EXERCISE DIRECTIONS: Your answer should be the exact lines of the data below from the one containing "эффективной защитой от приёма алкоголя или" through the one containing "Налтрексоном"; please include nothing else.

*** RECORDS PROVIDED Section Begins ***

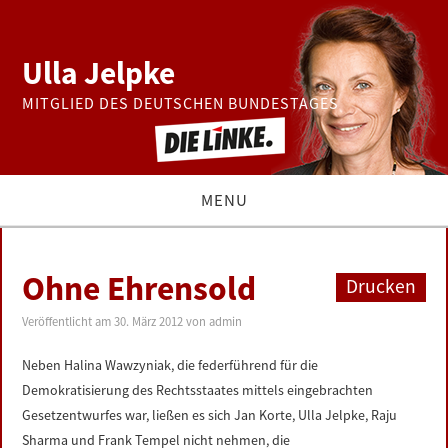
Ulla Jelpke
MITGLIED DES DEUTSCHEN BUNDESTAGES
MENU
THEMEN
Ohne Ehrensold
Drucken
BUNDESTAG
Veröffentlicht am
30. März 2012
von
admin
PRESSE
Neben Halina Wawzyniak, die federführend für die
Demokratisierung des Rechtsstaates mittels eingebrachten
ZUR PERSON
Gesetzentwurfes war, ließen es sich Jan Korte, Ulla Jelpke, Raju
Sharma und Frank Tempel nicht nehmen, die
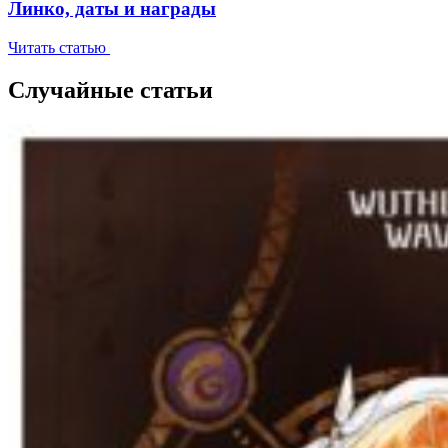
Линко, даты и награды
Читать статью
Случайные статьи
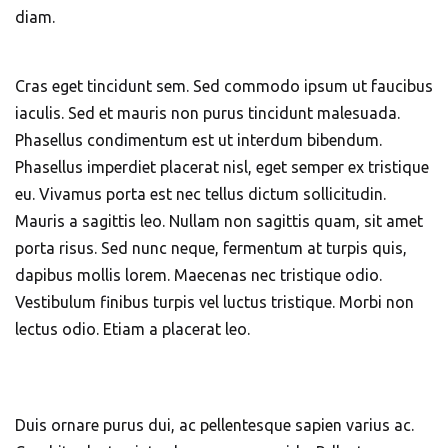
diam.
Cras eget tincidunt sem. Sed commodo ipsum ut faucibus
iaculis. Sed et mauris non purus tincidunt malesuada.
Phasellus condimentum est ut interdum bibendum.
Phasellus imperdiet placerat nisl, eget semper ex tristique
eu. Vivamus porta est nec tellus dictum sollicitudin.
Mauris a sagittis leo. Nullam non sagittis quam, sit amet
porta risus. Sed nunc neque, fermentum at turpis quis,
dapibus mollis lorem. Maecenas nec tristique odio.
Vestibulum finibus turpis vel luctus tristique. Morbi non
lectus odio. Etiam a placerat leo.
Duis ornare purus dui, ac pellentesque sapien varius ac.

*** RECORDS PROVIDED Section Ends ***
*** RECORDS PROVIDED Section Begins ***

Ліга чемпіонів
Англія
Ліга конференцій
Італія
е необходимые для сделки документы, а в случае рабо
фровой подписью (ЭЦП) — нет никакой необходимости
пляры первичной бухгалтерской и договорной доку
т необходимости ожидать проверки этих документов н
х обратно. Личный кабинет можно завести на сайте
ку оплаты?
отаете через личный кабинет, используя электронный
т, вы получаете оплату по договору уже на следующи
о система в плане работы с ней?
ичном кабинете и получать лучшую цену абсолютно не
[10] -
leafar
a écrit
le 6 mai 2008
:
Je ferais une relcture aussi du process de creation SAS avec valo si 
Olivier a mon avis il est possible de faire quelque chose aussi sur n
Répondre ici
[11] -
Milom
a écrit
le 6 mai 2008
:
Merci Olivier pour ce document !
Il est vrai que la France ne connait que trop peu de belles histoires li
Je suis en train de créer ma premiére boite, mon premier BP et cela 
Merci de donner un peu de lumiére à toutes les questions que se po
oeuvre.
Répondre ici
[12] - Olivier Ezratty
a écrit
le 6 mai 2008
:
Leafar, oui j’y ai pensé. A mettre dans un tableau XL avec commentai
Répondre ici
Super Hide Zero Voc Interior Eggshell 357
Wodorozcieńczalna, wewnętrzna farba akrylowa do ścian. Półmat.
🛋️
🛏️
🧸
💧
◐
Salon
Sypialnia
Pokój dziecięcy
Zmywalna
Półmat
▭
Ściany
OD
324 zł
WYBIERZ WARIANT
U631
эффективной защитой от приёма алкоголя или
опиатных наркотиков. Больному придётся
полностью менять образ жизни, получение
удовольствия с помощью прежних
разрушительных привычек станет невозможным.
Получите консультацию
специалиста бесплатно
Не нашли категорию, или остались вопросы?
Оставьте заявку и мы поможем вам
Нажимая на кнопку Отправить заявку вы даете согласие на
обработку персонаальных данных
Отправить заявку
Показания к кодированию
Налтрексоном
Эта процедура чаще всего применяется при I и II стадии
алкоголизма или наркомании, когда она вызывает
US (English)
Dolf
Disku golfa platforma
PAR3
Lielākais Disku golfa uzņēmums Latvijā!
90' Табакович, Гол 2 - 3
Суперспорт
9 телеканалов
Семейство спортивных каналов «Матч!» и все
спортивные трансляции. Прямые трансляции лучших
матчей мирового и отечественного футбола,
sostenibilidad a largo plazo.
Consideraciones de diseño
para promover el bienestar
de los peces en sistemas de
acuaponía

*** RECORDS PROVIDED Section Ends ***

RESPONSE AREA:
эффективной защитой от приёма алкоголя или
опиатных наркотиков. Больному придётся
полностью менять образ жизни, получение
удовольствия с помощью прежних
разрушительных привычек станет невозможным.
Получите консультацию
специалиста бесплатно
Не нашли категорию, или остались вопросы?
Оставьте заявку и мы поможем вам
Нажимая на кнопку Отправить заявку вы даете согласие на
обработку персонаальных данных
Отправить заявку
Показания к кодированию
Налтрексоном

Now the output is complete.